OK so to set up the mist system. 

*I use 1 " diamon drill bit and make a hole in 5 gallon bucket. *

























*Attach Bulkhead*









*Inside view of bulkhead*









*This is how the water bucket will be with the PMP 70 behind it. *









*How everything looks, ofcourse all is hidden behind the bottom doors...*









*A few holes to fit the 3/8 ID drain tubbing into the 2nd bucket.*









*Excuse my simple aproach to the construction but i believe my pictures tell most of the story and there is no need to explain more or get into full detail.. If you have any questions about anything please feel free to ask. I will post as soon as i get a little more done.. Enjoy*


----------



## kyle1745 (Feb 15, 2004)

MORE PICS! 

Looks like a good start from where Im sitting.


----------



## froglet (May 18, 2005)

*One thing that i always have problems with is placing the wood in the tank. Sometimes u get perfect pieces of wood that just fit right or just give you good ideas and sometime u need to rack your brain a bit more in order to get a descent look. One of the things that i do alot with my tank is drill the wood so i can just place broms in the holes, works very well. Here is a picture of the wood in place, its not 100 % finished but slowly and surely its getting done. *









*I am also trying something different, ive wanted to try this for a while but never got around to it. I am using some normal clay pots cut in half to place on some sides of the tank. The reason i do it is because the substrate of these tanks is always moist/wet and alot of plants die within a few weeks......... i figure by placing some pots in different angles and heights i can add some nice ferns to the tank or what ever......*








































*
Here are some of the plants that will be going into this tank. *

*Two large broms from Joshfrogs ( very happy with them ) *









*Alcasia From home Depot.*









*Some kind of Pepperronia and a fern i found in home depot, god knows what it is .... i know nothing about plants. *









*I also ordered some more knick nacks , they should be here tomorrow... *


----------



## gary1218 (Dec 31, 2005)

NICE job so far.

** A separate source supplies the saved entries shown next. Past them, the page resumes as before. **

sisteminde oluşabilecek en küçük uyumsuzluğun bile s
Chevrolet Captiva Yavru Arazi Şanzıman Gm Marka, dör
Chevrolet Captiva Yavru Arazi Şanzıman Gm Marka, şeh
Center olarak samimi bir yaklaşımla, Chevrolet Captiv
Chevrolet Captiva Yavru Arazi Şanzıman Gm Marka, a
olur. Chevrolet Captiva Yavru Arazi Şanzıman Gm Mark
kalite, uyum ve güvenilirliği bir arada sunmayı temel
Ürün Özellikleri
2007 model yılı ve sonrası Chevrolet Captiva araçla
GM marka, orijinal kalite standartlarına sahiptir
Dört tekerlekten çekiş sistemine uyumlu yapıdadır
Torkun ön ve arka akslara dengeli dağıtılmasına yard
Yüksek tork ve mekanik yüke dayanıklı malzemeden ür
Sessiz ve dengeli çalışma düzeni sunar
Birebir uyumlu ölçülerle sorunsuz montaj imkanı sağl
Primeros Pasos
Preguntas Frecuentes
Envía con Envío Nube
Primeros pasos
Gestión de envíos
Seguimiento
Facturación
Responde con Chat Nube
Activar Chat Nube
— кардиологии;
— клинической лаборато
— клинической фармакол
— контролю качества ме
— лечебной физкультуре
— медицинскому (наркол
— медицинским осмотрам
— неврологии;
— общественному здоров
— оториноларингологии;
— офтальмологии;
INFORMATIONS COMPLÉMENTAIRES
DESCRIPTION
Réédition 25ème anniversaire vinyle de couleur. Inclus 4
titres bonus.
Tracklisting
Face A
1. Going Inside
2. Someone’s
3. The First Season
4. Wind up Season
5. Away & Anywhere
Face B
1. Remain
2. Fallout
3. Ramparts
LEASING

Maybe I should drive out to you to pick up my taras so I can see it all in person  

LOVE the frogs you're putting in it as well. We may have to talk again once the taras get here and get settled in 

What kind of bulbs are using in the t5s?


----------



## froglet (May 18, 2005)

Yes ! I am using t5's . I used to use Cf's but never again. With the t5's i get preaty much the same amount of light without the heat. Honestly the cf's scare me a bit, i dont want anything in my room that gets hot enough to burn my skin. I will add a fan to this tank, try and keep air circulation going which might help with the breeding.........


----------



## gary1218 (Dec 31, 2005)

I see that High Tech Garden has a GOOD, BETTER, BEST T5 fixture. Looks like pretty good pricing on them. I've been tempted to give them a try. Which of their 3 models are you using?


----------



## thekidgecko (Oct 30, 2006)

That fern is actually selaginella. Tank is looking awesome man. Tell me how you like the alocasia.


----------



## froglet (May 18, 2005)

*Ok so here is the tank with wood and foam added, still need a little more work but you start to see a better picture. The one thing i have noticed about the pond foam vs great stuff is that the pond foam does not adhere as much as the great stuff and you need to be carefull making sure there isnta gap between the foam the the back silicone. Also I did the tank on its back and foamed it since when i tried it right side up all the foam came down like an avalanch of snow and i had to redo the whole thing. 

Ps. This foam is sticky like a mother *&^*%%^%%&% so make sure to wear some gloves .. *









*I also need to cut and trim it once it dries up, normally wait 24 hours but sometimes i wait 48 just to do on the safe side.... ( with i had better wood ) *


----------



## froglet (May 18, 2005)

Ok so the tank construction has been delayed a tiny bit.... the foam which i let cute for a few days is all detaching from the sides. there is a gap between the silicone and the foam of about 5 " from side to middle..... so now i will have to cut off 80 % of it an reaply with normal great stuff. I am not sure if this foam attaches well to glass but def not to silicone...


----------



## crb_22601 (Jan 12, 2006)

Damien,

I saw your Isa Colons for sale. If your selling them what is going in your tank now?


----------



## froglet (May 18, 2005)

I have a few choices but not sure yet which will go in there, what ever does ill make sure to post it with the thread ...


----------



## dracotaz (May 15, 2007)

Im trying out that idea of cutting old plastic pots in half and attaching them for the plants who dont really like alot of water. so far so good! 
Im just glad to see Im not the only one to think of that one!!


----------



## thekidgecko (Oct 30, 2006)

Used it on my 30 gal (still do in its remade version)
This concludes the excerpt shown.